Because in exif mode, the beginning of the destination buffer(offset) should be reserved
for the application to fill(I explained this more in my reply to the v7
revision).
> dma_addr = vb2_dma_contig_plane_dma_addr(dst_buf, 0);
> if (p->enable_exif)
>     dma_addr += MTK_JPEG_DEFAULT_EXIF_SIZE;
> bs->dma_addr = dma_addr & ~JPEG_ENC_DST_ADDR_OFFSET_MASK;
> bs->dma_addr_offset = 0;
> bs->dma_addr_offsetmask = dma_addr & JPEG_ENC_DST_ADDR_OFFSET_MASK;
> 
> Or does the hardware write something directly at bs->dma_addr (some
> tags?) and then the encoded image at the final desintation address?
> 
Hardware just write encoded image at the final destination address.
> [snip]
> > > > -static void mtk_jpeg_set_default_params(struct mtk_jpeg_ctx *ctx)
> > > > +static void mtk_jpeg_set_enc_default_params(struct mtk_jpeg_ctx *ctx)
> > > > +{
> > > > +   struct mtk_jpeg_q_data *q = &ctx->out_q;
> > > > +   int align_w, align_h;
> > > > +
> > > > +   ctx->fh.ctrl_handler = &ctx->ctrl_hdl;
> > > > +
> > > > +   ctx->colorspace = V4L2_COLORSPACE_JPEG,
> > > > +   ctx->ycbcr_enc = V4L2_YCBCR_ENC_DEFAULT;
> > > > +   ctx->quantization = V4L2_QUANTIZATION_DEFAULT;
> > > > +   ctx->xfer_func = V4L2_XFER_FUNC_DEFAULT;
> > > > +
> > > > +   q->w = MTK_JPEG_MIN_WIDTH;
> > > > +   q->h = MTK_JPEG_MIN_HEIGHT;
> > > > +
> > > > +   q->fmt = mtk_jpeg_find_format(ctx, V4L2_PIX_FMT_YUYV,
> > > > +                                 MTK_JPEG_FMT_TYPE_OUTPUT);
> > > > +
> > > > +   align_w = q->w;
> > > > +   align_h = q->h;
> > > > +   align_w = round_up(align_w, 2);
> > > > +   v4l_bound_align_image(&align_w, MTK_JPEG_MIN_WIDTH, MTK_JPEG_MAX_WIDTH,
> > > > +                         5, &align_h, MTK_JPEG_MIN_HEIGHT,
> > > > +                         MTK_JPEG_MAX_HEIGHT, 3, 0);
> > > > +   align_w = align_w << 1;
> > > > +
> > > > +   if (align_w < MTK_JPEG_MIN_WIDTH &&
> > > > +       (align_w + 32) <= MTK_JPEG_MAX_WIDTH)

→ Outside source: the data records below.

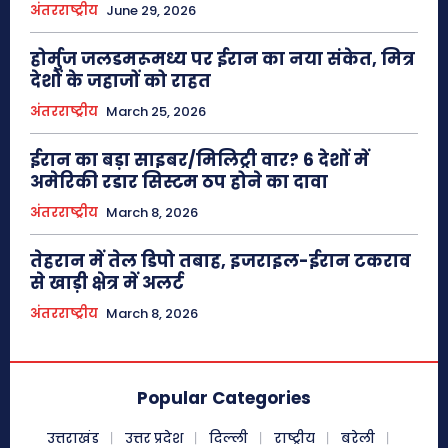
अंतरराष्ट्रीय
June 29, 2026
होर्मुज जलडमरूमध्य पर ईरान का नया संकेत, मित्र
देशों के जहाजों को राहत
अंतरराष्ट्रीय
March 25, 2026
ईरान का बड़ा साइबर/मिलिट्री वार? 6 देशों में
अमेरिकी रडार सिस्टम ठप होने का दावा
अंतरराष्ट्रीय
March 8, 2026
तेहरान में तेल डिपो तबाह, इजराइल-ईरान टकराव
से खाड़ी क्षेत्र में अलर्ट
अंतरराष्ट्रीय
March 8, 2026
Popular Categories
उत्तराखंड
उत्तर प्रदेश
दिल्ली
राष्ट्रीय
बरेली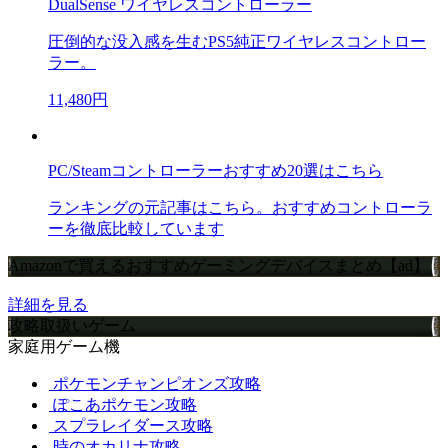
DualSense ワイヤレスコントローラー
圧倒的な没入感を生むPS5純正ワイヤレスコントロー
ラー。
11,480円
PC/Steamコントローラーおすすめ20選はこちら
ランキングの元記事はこちら。おすすめコントローラ
ーを徹底比較しています
Amazonで買えるおすすめゲーミングデバイスまとめ【ad】
詳細を見る
攻略取扱いゲーム
家庭用ゲーム機
ポケモンチャンピオンズ攻略
ぽこあポケモン攻略
スプラレイダース攻略
時のオカリナ攻略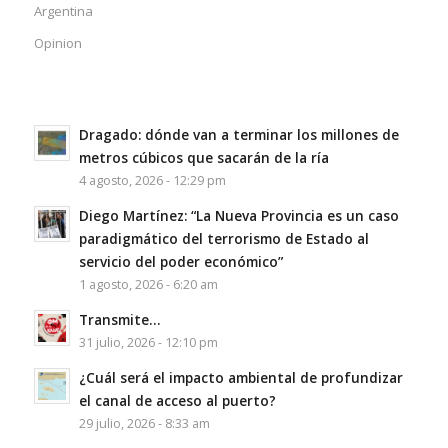
Argentina
Opinion
Dragado: dónde van a terminar los millones de
metros cúbicos que sacarán de la ría
4 agosto, 2026 - 12:29 pm
Diego Martínez: “La Nueva Provincia es un caso
paradigmático del terrorismo de Estado al
servicio del poder económico”
1 agosto, 2026 - 6:20 am
Transmite…
31 julio, 2026 - 12:10 pm
¿Cuál será el impacto ambiental de profundizar
el canal de acceso al puerto?
29 julio, 2026 - 8:33 am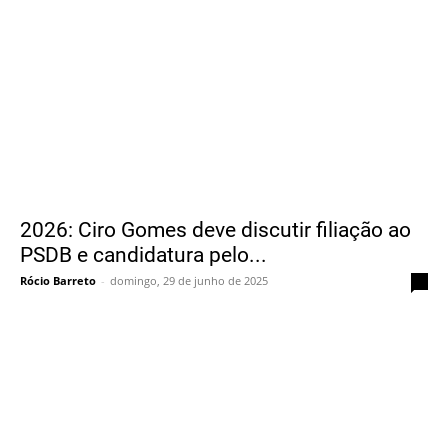
2026: Ciro Gomes deve discutir filiação ao
PSDB e candidatura pelo...
Rócio Barreto
-
domingo, 29 de junho de 2025
0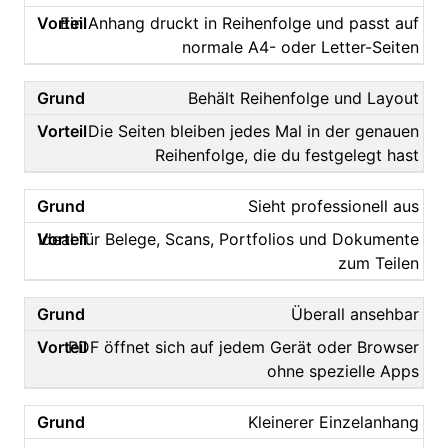
Ein Anhang druckt in Reihenfolge und passt auf
normale A4- oder Letter-Seiten
Behält Reihenfolge und Layout
Die Seiten bleiben jedes Mal in der genauen
Reihenfolge, die du festgelegt hast
Sieht professionell aus
Ideal für Belege, Scans, Portfolios und Dokumente
zum Teilen
Überall ansehbar
PDF öffnet sich auf jedem Gerät oder Browser
ohne spezielle Apps
Kleinerer Einzelanhang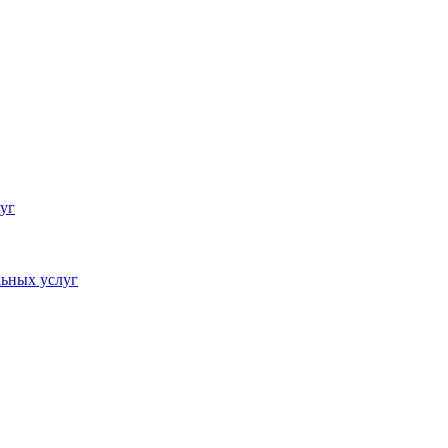
уг
ьных услуг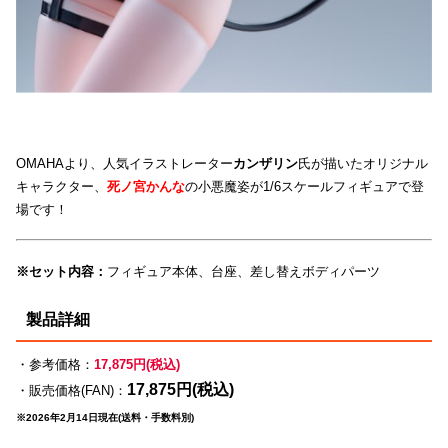
OMAHAより、人気イラストレーター
カンザリン
氏が描いたオリジナル
キャラクター、
死ノ宮かんな
の小悪魔姿が1/6スケールフィギュアで登
場です！
※セット内容：
フィギュア本体、台座、差し替えボディパーツ
製品詳細
・参考価格：
17,875円(税込)
17,875円(税込)
・販売価格(FAN)：
※2026年2月14日現在(送料・手数料別)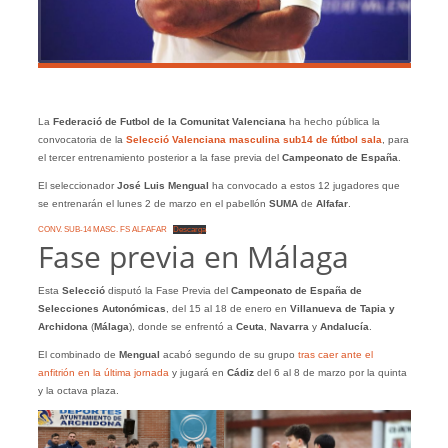
La
Federació de Futbol de la Comunitat Valenciana
ha hecho pública la
convocatoria de la
Selecció Valenciana masculina sub14
de fútbol sala
, para
el tercer entrenamiento posterior a la fase previa del
Campeonato de España
.
El seleccionador
José Luis Mengual
ha convocado a estos 12 jugadores que
se entrenarán el lunes 2 de marzo en el pabellón
SUMA
de
Alfafar
.
CONV. SUB-14 MASC. FS ALFAFAR
Descarga
Fase previa en Málaga
Esta
Selecció
disputó la Fase Previa del
Campeonato de España de
Selecciones Autonómicas
, del 15 al 18 de enero en
Villanueva de Tapia y
Archidona
(
Málaga
), donde se enfrentó a
Ceuta
,
Navarra
y
Andalucía
.
El combinado de
Mengual
acabó segundo de su grupo
tras caer ante el
anfitrión en la última jornada
y jugará en
Cádiz
del 6 al 8 de marzo por la quinta
y la octava plaza.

> > > > +           align_w += 32;
> > > > +   if (align_h < MTK_JPEG_MIN_HEIGHT &&
> > > > +       (align_h + 8) <= MTK_JPEG_MAX_HEIGHT)
> > > > +           align_h += 8;
> > > > +
> > > > +   q->sizeimage[0] = align_w * align_h;
> > > > +   q->bytesperline[0] = align_w;
> > > > +
> > > > +   q = &ctx->cap_q;
> > > > +   q->w = MTK_JPEG_MIN_WIDTH;
> > > > +   q->h = MTK_JPEG_MIN_HEIGHT;
> > > > +   q->fmt = mtk_jpeg_find_format(ctx, V4L2_PIX_FMT_JPEG,
> > > > +                                 MTK_JPEG_FMT_TYPE_CAPTURE);
> > > > +   q->bytesperline[0] = 0;
> > > > +   q->sizeimage[0] = MTK_JPEG_DEFAULT_SIZEIMAGE;
> > > > +}
> > >
> > > Could we just create an arbitrary v4l2_pix_format_mplane struct and call
> > > s_fmt instead? In general, all of the constant values and alignments should
> > > be already ensured by try_fmt, so this function should be redundant.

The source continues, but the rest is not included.